We spent some time yesterday at MEET, an inspiring and innovative program for Israeli and Palestinian teens who work together on technology projects, developing a common language of process and programming, founded by the tireless Anat Binur. 15 Israelis and 15 Palestinians are chosen each year and then meet at a lab on the Hebrew University campus where they are taught by instructors from M.I.T., where Anat is working on her doctorate. The kids were focused, professional, and rather than focusing on solving a problem like the two-state solution--a problem not of their own making--they are creating innovative networks, developing collaborative relationships, and working together in a context that, without the program, never could have possibly existed.

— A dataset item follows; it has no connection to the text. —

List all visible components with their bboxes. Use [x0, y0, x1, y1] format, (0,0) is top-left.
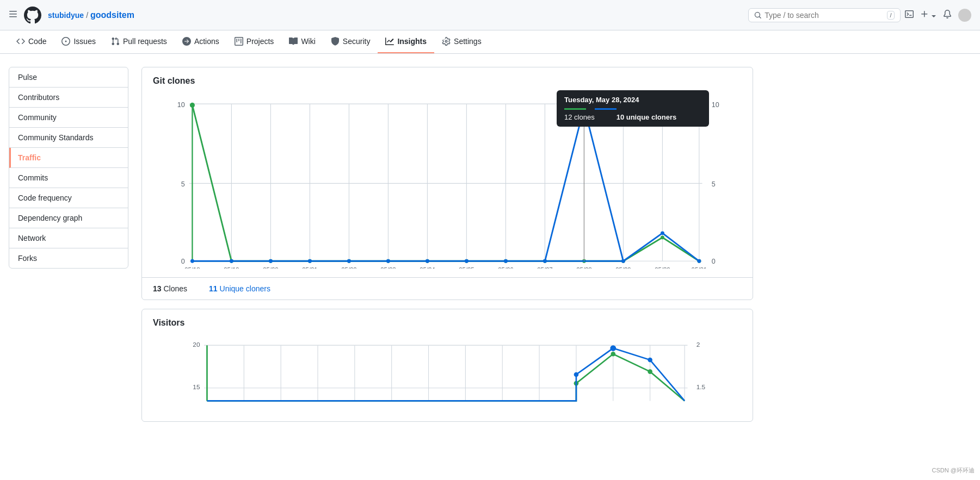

It was very eye-opening and inspiring of hope to witness contexts where the divide between Arab and Jewish youth could be bridged without the rhetoric of the conflict, giving participants the space to advance education and careers and build relationships that, in the best of all possible worlds, will be relationships they can take advantage of as the next generation to be leaders in this land. When peace comes, they won't be meeting one another for the first time but will have years of connection between them.
Check out the website here.
Last Friday night at Kol Haneshama, the Reform synagogue in Jerusalem, the community prayed Psalm 121 in Hebrew and then Rabbi Levi Kelman introduced in Arabic 20 Sisters from the Rosary Sisters of Syria and Lebanon, a school in East Jerusalem, who then sang Psalm 121 in Arabic. It was one of the most powerful spiritual expressions I've ever witnessed. And at the MEET session yesterday, I met two kids from East Jerusalem who go to Rosary Sisters School and told them how inspiring the experience was.
"I lift my eyes to the mountains, what is the source of my help? My help comes from the Eternal, Maker of Heaven and Earth."
To pray in this in the language of "conflict" as an act of peace and reconciliation is among the greatest blessings I've encountered in nearly 25 years of visits to Jerusalem.
Don't believe for a minute that there is not among the young and old here a great hope for peace.